この記事をまとめると
■あるタクシー会社では大学生を日本型ライドシェアのドライバーとして雇用している
■働く曜日や時間帯が決まっているので大学生側からも評判がいい
■日本型ライドシェアは大学生のアルバイトや主婦のパートなどに向いているかもしれない
決まった曜日の決まった時間に働ける
昔から“苦学生=アルバイト”というイメージが定着している。苦学生ではなくても、サークル活動のためや、友人との遊興費などいわゆるお小遣いを稼ぐため、筆者が大学生のころでも周囲の友人の多くがアルバイトを行っていた。筆者は通学に時間を要することもあり、継続的なアルバイトが難しかったので、そのぶん夏休みや冬休み、春休みに集中的にアルバイトを行ってお小遣いを貯めていた。
ところがいまどきは雇用のミスマッチというものもあるが、さまざまな理由から学生が簡単にアルバイトに就けるというわけでもないようだ。
先日、あるタクシー会社に取材へいくと、そこは日本型ライドシェアサービスも行っているのだが、日本型ライドシェアドライバーは近隣の大学に通う大学生に特化して雇用しているとのことであった。海外の一般的なライドシェアサービスに比べれば、稼働日そして稼働時間帯が限定されているので、まず日本型ライドシェアサービスだけで食べていくのは難しい。繁忙時間帯におけるタクシーの補完的役割でスタートした日本型ライドシェアサービスは、稼働時間がかなり限定されることもあり、タクシー業界では当たり前となっている歩合給というものを採用しない事業者が多く、時給制をとるところが目立つ。
タクシー会社に雇用され、週末の深夜時間帯に勤務することがほとんどなので、時給自体も周辺の飲食店のものより若干上乗せした額となっているようだ。事業者側としては、「あわよくばタクシー運転士として……」という部分もあり、日本型ライドシェアサービスドライバーを大学生に特化して雇用しているようでもある。

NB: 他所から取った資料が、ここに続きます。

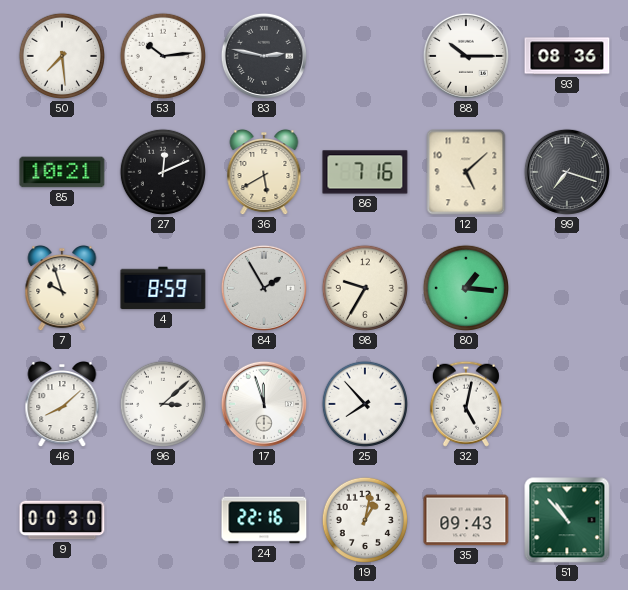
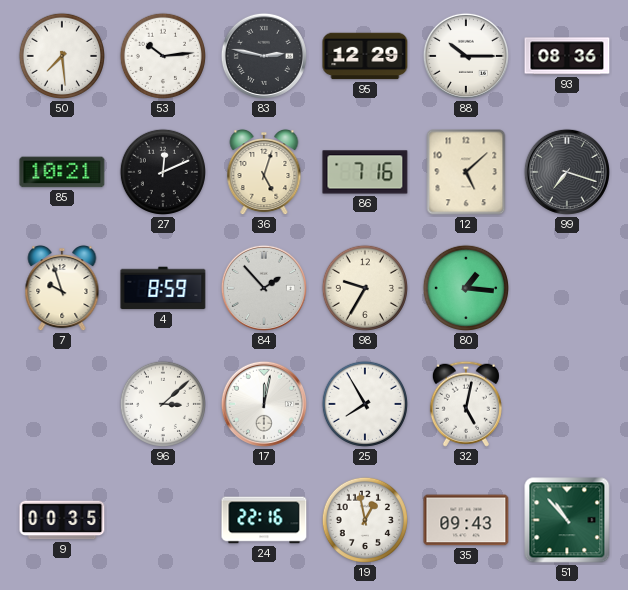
95: none -> 12:29
36: 5:40 -> 5:03
84: 1:55 -> 1:53
46: 8:08 -> none
17: 11:57 -> 12:02
25: 7:53 -> 7:55
9: 00:30 -> 00:35
19: 1:02 -> 12:58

稼働台数が少ないので雇用している人数も少ないのだが、働く曜日、働く時間帯が決まっているという部分もあり、働く大学生側からも評判がいいようである。クルマを運転するので事故リスクというものはついてきてしまうが、話を聞いたタクシー会社では、大学生なので会社で車両を用意して貸与していた。
ライドシェアでは、スマホアプリ決済で現金を扱わないので、強盗などの犯罪に遭うリスクもかなり低い。気になる乗客とのトラブルでは、深夜なので酔客も多いようだが、目立ったトラブルはないとのことであった。

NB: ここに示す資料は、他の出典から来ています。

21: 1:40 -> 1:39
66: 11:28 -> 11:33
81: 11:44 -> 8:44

大学生側の働く理由では、奨学金の返済や学費捻出といったもののほうが目立つようで、乗客も若いひとがドライバーをやっていて、話を聞いて文字どおりの苦学生とわかると、「がんばれよ」ということにもなりやすく、トラブルがないようである。
タクシーの稼働率が都市部を中心に急速に回復しているが、日本型ライドシェアサービスが今後、飛躍的にサービス拡大していくかといえば、そこは疑問符がついているといっていい。タクシーにおいてはもろもろ規制緩和のようなものが必要にもなるので、そう簡単にはいかないなか、最近では日本型ライドシェアは使命を終えたのではないかなどとも業界では話が出るようになっているとも聞く。
見方を変えて大学生のアルバイト先や主婦のパート先など、隙間時間運転士としての採用には脈ありとなっているのだから、サービスの展開を変えてみると、タクシー業界全体の未来を開くヒントが得られるかもしれない。